Pris dans une guerre de légitimité sans précédent, le Conseil national des enseignants du supérieur (Cnes), aile Abdelhafid Milat, pourtant écarté par la justice comme coordinateur national, est encore une fois revenu à la charge en annonçant la création d’une commission nationale de réconciliation et d’unité syndicale formée par des cadres et personnalités nationaux afin de donner un nouveau souffle et réactiver le Cnes, a-t-il annoncé dans un communiqué.

« A l’issue de la réunion du 25 septembre, nous avons, en réponse au respect des règles syndicales, décidé de mettre en place une commission nationale de réconciliation et d’unité syndicale», peut-on lire sur le document.
«Le travail de cette commission a commencé le 26 septembre et l’ensemble de ses membres sillonneront le pays à la rencontre de nos différentes sections syndicales et leur expliqueront les objectifs de cette commission », indique le même document.
En effet, discrédité à maintes reprises, le Cnes aile Milat, créé en décembre 2017 à Constantine, avait déposé plainte contre le Cnes, aile Azzi. La plainte a été rejetée pour non fondement.

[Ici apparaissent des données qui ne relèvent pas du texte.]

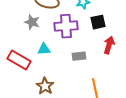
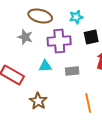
cyan triangle: (44, 49) -> (45, 66), moved

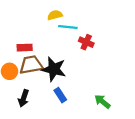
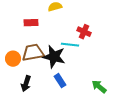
cyan line: (68, 27) -> (70, 45), moved
red rectangle: (25, 48) -> (31, 23), moved

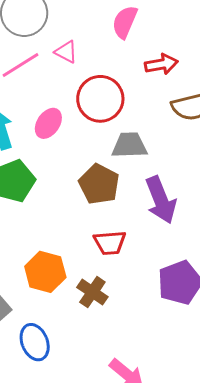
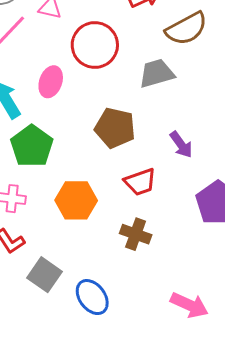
gray trapezoid: (129, 145) -> (157, 73), moved
purple arrow: (161, 200) -> (181, 145), moved, size x0.6
orange hexagon: (45, 272) -> (76, 200), moved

Le Cnes, aile Azzi, est le seul accrédité par le ministère du Travail, même si son activité est gelée aux yeux de la loi, si l’on se fie aux propos du ministre de l’Enseignement supérieur Tahar Hadjar. En quête permanente de légitimité, le Cnes aile Milat avait annoncé récemment sa volonté d’initier une grève nationale des enseignants du cycle supérieur pour revendiquer de meilleures conditions socioprofessionnelles.